[V1] V1 Enablement Oracle (#13726)

Signed-off-by: rshaw@neuralmagic.com <rshaw@neuralmagic.com> Co-authored-by: rshaw@neuralmagic.com <rshaw@neuralmagic.com> Co-authored-by: Nicolò Lucchesi <nlucches@redhat.com> Co-authored-by: Tyler Michael Smith <tyler@neuralmagic.com> Co-authored-by: Michael Goin <michael@neuralmagic.com>
2025-03-15 01:02:20 -04:00
parent 8c0d15d5c5
commit d4d93db2c5
96 changed files with 1537 additions and 512 deletions
--- a/vllm/engine/arg_utils.py
+++ b/vllm/engine/arg_utils.py
@@ -223,15 +223,6 @@ class EngineArgs:
        if not self.tokenizer:
            self.tokenizer = self.model

-        # Override the default value of enable_prefix_caching if it's not set
-        # by user.
-        if self.enable_prefix_caching is None:
-            self.enable_prefix_caching = bool(envs.VLLM_USE_V1)
-
-        # Override max_num_seqs if it's not set by user.
-        if self.max_num_seqs is None:
-            self.max_num_seqs = 256 if not envs.VLLM_USE_V1 else 1024
-
        # support `EngineArgs(compilation_config={...})`
        # without having to manually construct a
        # CompilationConfig object
@@ -246,7 +237,6 @@ class EngineArgs:
    @staticmethod
    def add_cli_args(parser: FlexibleArgumentParser) -> FlexibleArgumentParser:
        """Shared CLI arguments for vLLM engine."""
-
        # Model arguments
        parser.add_argument(
            '--model',
@@ -1191,24 +1181,51 @@ class EngineArgs:
            use_tqdm_on_load=self.use_tqdm_on_load,
        )

-    def create_engine_config(self,
-                             usage_context: Optional[UsageContext] = None
-                             ) -> VllmConfig:
+    def create_engine_config(
+        self,
+        usage_context: Optional[UsageContext] = None,
+    ) -> VllmConfig:
+        """
+        Create the VllmConfig.
+
+        NOTE: for autoselection of V0 vs V1 engine, we need to
+        create the ModelConfig first, since ModelConfig's attrs
+        (e.g. the model arch) are needed to make the decision.
+        
+        This function set VLLM_USE_V1=X if VLLM_USE_V1 is
+        unspecified by the user.
+
+        If VLLM_USE_V1 is specified by the user but the VllmConfig
+        is incompatible, we raise an error.
+        """
        from vllm.platforms import current_platform
        current_platform.pre_register_and_update()

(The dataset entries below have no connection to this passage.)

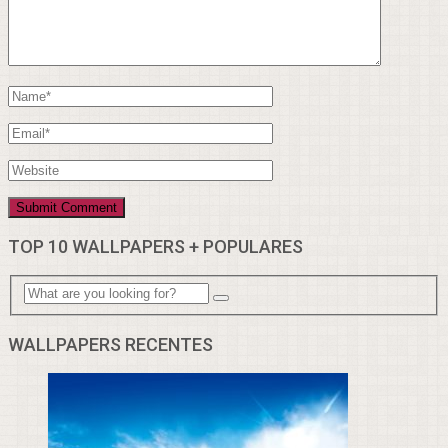
TOP 10 WALLPAPERS + POPULARES
WALLPAPERS RECENTES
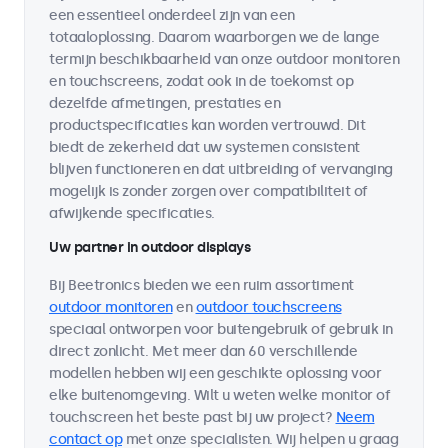
een essentieel onderdeel zijn van een
totaaloplossing. Daarom waarborgen we de lange
termijn beschikbaarheid van onze outdoor monitoren
en touchscreens, zodat ook in de toekomst op
dezelfde afmetingen, prestaties en
productspecificaties kan worden vertrouwd. Dit
biedt de zekerheid dat uw systemen consistent
blijven functioneren en dat uitbreiding of vervanging
mogelijk is zonder zorgen over compatibiliteit of
afwijkende specificaties.
Uw partner in outdoor displays
Bij Beetronics bieden we een ruim assortiment
outdoor monitoren
en
outdoor touchscreens
speciaal ontworpen voor buitengebruik of gebruik in
direct zonlicht. Met meer dan 60 verschillende
modellen hebben wij een geschikte oplossing voor
elke buitenomgeving. Wilt u weten welke monitor of
touchscreen het beste past bij uw project?
Neem
contact op
met onze specialisten. Wij helpen u graag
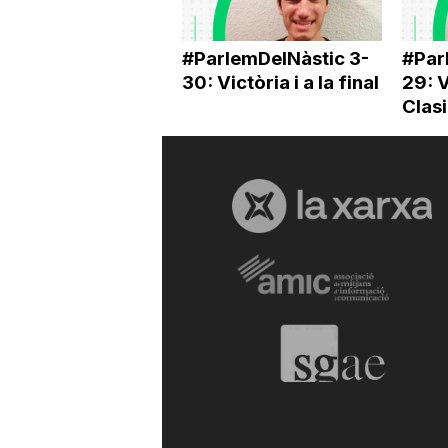
#ParlemDelNàstic 3-
#Par
30: Victòria i a la final
29: V
Clasi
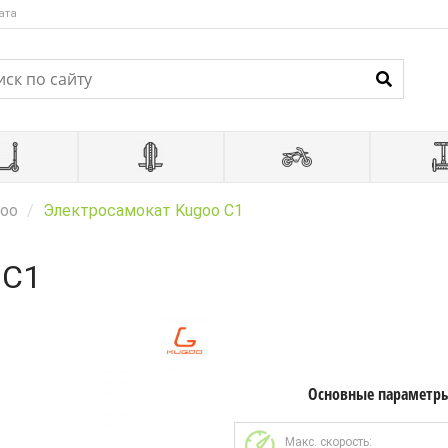
ата
oo
Электросамокат Kugoo C1
 C1
Основные параметр
Макс. скорость:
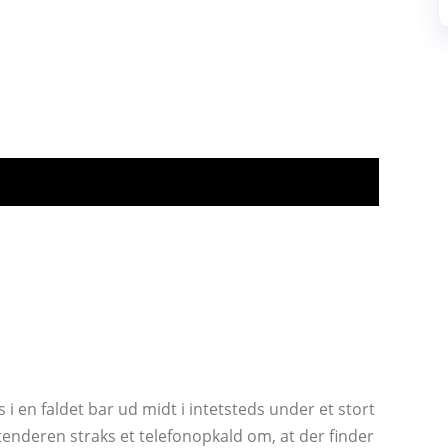
en faldet bar ud midt i intetsteds under et stort
tenderen straks et telefonopkald om, at der finder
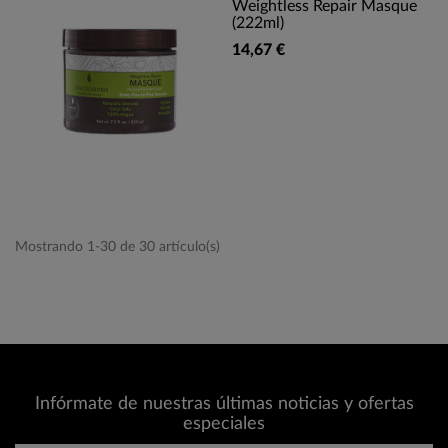
Weightless Repair Masque
(222ml)
14,67 €
Mostrando 1-30 de 30 artículo(s)
Infórmate de nuestras últimas noticias y ofertas
especiales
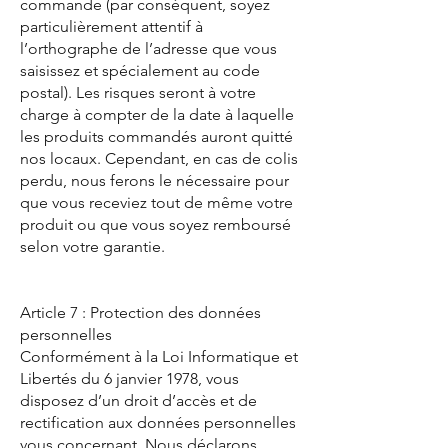
commande (par conséquent, soyez
particulièrement attentif à
l’orthographe de l’adresse que vous
saisissez et spécialement au code
postal). Les risques seront à votre
charge à compter de la date à laquelle
les produits commandés auront quitté
nos locaux. Cependant, en cas de colis
perdu, nous ferons le nécessaire pour
que vous receviez tout de même votre
produit ou que vous soyez remboursé
selon votre garantie.
Article 7 : Protection des données
personnelles
Conformément à la Loi Informatique et
Libertés du 6 janvier 1978, vous
disposez d’un droit d’accès et de
rectification aux données personnelles
vous concernant. Nous déclarons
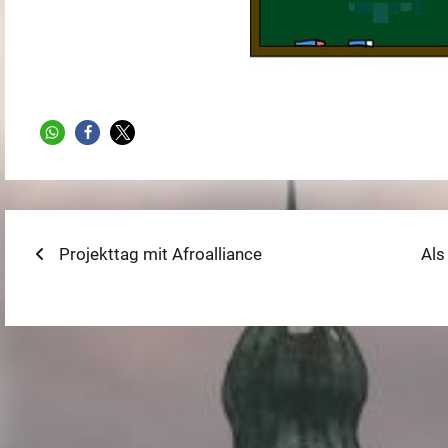
Beitragsnavigation
Previous
Nex
Projekttag mit Afroalliance
Als
post:
post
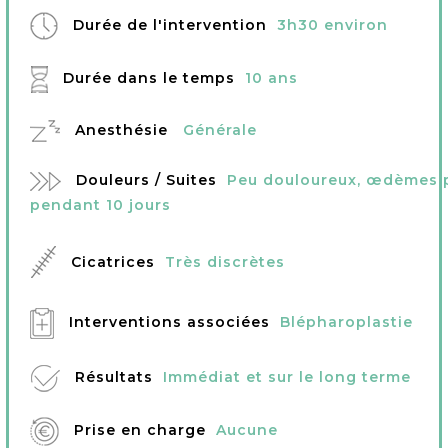
Durée de l'intervention
3h30 environ
Durée dans le temps
10 ans
Anesthésie
Générale
Douleurs / Suites
Peu douloureux, œdèmes 
pendant 10 jours
Cicatrices
Très discrètes
Interventions associées
Blépharoplastie
Résultats
Immédiat et sur le long terme
Prise en charge
Aucune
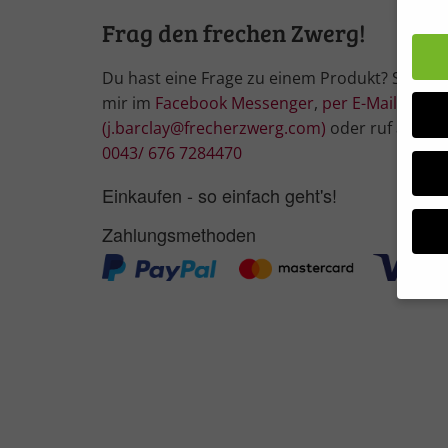
Frag den frechen Zwerg!
Du hast eine Frage zu einem Produkt? Schrei
mir im
Facebook Messenger
,
per E-Mail
(j.barclay@frecherzwerg.com)
oder ruf an:
0043/ 676 7284470
Einkaufen - so einfach geht's!
Zahlungsmethoden
Wir 
Einig
und I
Verwe
Hier 
Ihre 
Info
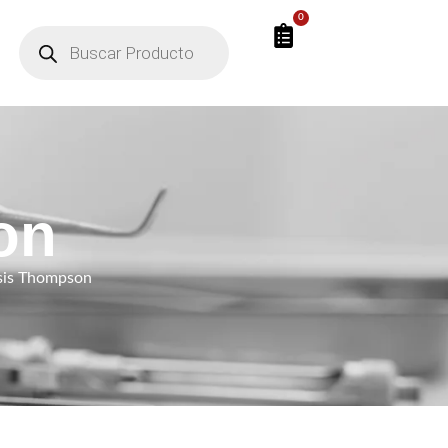
0
on
sis Thompson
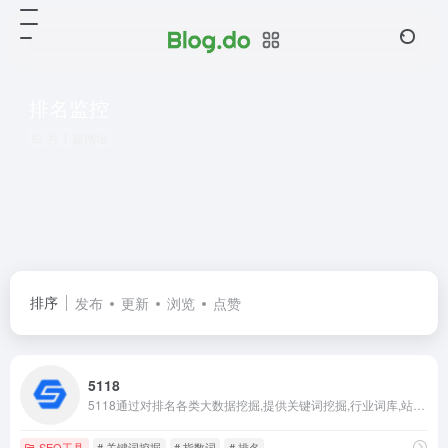
排名监控
共 1 篇网址
排序
发布
更新
浏览
点赞
5118
5118通过对排名各类大数据挖掘,提供关键词挖掘,行业词库,站群权重监控,关键词排名监控,指数词,流量词挖掘工具等排名工作人员必备百度站长工具平台
SEO工具
# 关键词挖掘
# 指数词
# 排名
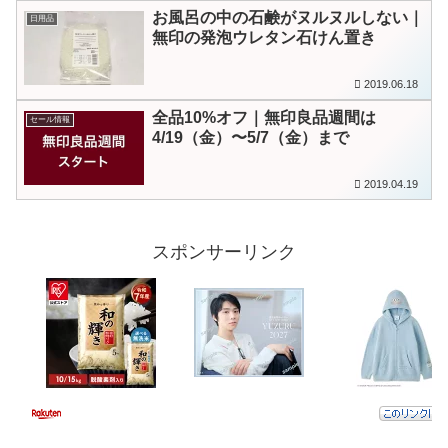
お風呂の中の石鹸がヌルヌルしない｜
日用品
無印の発泡ウレタン石けん置き
2019.06.18
全品10%オフ｜無印良品週間は
セール情報
4/19（金）〜5/7（金）まで
2019.04.19
スポンサーリンク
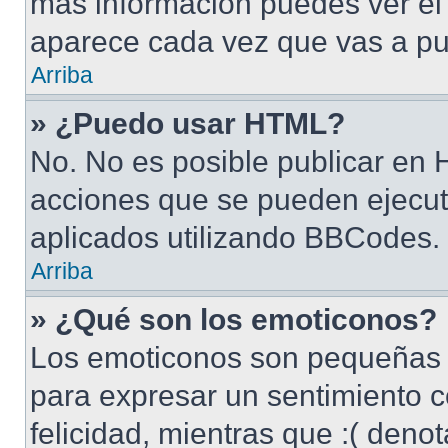
más información puedes ver e
aparece cada vez que vas a pu
Arriba
» ¿Puedo usar HTML?
No. No es posible publicar en
acciones que se pueden ejecut
aplicados utilizando BBCodes.
Arriba
» ¿Qué son los emoticonos?
Los emoticonos son pequeñas 
para expresar un sentimiento c
felicidad, mientras que :( denot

-        if envs.VLLM_USE_V1:
-            self._override_v1_engine_args(usage_context)
-
        device_config = DeviceConfig(device=self.device)
        model_config = self.create_model_config()

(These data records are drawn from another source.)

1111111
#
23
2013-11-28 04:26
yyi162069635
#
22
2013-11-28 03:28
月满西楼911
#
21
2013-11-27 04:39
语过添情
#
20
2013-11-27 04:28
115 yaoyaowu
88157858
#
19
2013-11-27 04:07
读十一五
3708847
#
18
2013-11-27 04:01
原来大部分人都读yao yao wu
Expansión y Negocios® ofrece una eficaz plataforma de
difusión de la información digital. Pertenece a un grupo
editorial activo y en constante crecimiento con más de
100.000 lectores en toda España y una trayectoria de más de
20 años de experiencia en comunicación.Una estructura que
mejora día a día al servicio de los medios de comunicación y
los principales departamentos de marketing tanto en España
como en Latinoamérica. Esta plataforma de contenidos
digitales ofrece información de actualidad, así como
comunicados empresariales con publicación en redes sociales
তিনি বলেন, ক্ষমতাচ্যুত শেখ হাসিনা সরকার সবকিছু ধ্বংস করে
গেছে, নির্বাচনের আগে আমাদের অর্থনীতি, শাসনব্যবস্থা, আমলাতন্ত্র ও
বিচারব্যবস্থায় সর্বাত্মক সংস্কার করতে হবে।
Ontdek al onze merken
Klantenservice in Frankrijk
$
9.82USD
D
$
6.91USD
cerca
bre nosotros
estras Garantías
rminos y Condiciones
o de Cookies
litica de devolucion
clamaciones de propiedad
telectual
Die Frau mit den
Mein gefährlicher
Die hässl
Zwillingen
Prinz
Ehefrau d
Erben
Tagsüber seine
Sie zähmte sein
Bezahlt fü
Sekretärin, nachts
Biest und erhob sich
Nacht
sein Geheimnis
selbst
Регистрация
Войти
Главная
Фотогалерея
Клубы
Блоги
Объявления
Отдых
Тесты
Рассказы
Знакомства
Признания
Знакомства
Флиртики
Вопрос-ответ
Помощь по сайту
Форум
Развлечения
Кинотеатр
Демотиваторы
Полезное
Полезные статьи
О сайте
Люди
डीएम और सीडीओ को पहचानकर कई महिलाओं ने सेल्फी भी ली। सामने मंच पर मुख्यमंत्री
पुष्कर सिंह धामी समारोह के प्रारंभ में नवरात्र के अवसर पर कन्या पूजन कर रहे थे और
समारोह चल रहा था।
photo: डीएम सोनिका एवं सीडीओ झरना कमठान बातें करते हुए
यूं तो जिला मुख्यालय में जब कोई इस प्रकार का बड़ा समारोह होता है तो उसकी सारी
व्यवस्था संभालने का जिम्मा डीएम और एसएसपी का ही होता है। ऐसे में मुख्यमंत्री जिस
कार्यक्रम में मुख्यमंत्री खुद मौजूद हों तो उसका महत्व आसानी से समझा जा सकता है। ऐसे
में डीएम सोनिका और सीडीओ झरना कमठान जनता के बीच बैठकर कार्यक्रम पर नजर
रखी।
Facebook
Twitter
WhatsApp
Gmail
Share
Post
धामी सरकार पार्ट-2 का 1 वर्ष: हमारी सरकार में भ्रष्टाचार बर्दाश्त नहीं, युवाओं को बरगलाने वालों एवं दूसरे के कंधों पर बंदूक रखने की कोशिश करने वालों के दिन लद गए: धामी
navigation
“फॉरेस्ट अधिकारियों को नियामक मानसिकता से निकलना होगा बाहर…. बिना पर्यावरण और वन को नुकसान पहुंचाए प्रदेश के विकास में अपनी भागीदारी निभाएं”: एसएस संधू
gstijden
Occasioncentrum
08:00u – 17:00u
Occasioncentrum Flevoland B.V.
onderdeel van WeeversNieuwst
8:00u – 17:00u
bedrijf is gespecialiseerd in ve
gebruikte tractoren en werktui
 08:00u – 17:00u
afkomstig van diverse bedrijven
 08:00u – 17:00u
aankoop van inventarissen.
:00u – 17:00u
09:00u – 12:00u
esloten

-        if (model_config.is_multimodal_model and not envs.VLLM_USE_V1
-                and self.enable_prefix_caching):
-            logger.warning("--enable-prefix-caching is currently not "
-                           "supported for multimodal models in v0 and "
-                           "has been disabled.")
-            self.enable_prefix_caching = False
+        # * If VLLM_USE_V1 is unset, we enable V1 for "supported features"
+        #   and fall back to V0 for experimental or unsupported features.
+        # * If VLLM_USE_V1=1, we enable V1 for supported + experimental
+        #   features and raise error for unsupported features.
+        # * If VLLM_USE_V1=0, we disable V1.
+        use_v1 = False
+        try_v1 = envs.VLLM_USE_V1 or not envs.is_set("VLLM_USE_V1")
+        if try_v1 and self._is_v1_supported_oracle(model_config):
+            use_v1 = True
+
+        # If user explicitly set VLLM_USE_V1, sanity check we respect it.
+        if envs.is_set("VLLM_USE_V1"):
+            assert use_v1 == envs.VLLM_USE_V1
+        # Otherwise, set the VLLM_USE_V1 variable globally.
+        else:
+            envs.set_vllm_use_v1(use_v1)
+
+        # Set default arguments for V0 or V1 Engine.
+        if use_v1:
+            self._set_default_args_v1(usage_context)
+        else:
+            self._set_default_args_v0(model_config)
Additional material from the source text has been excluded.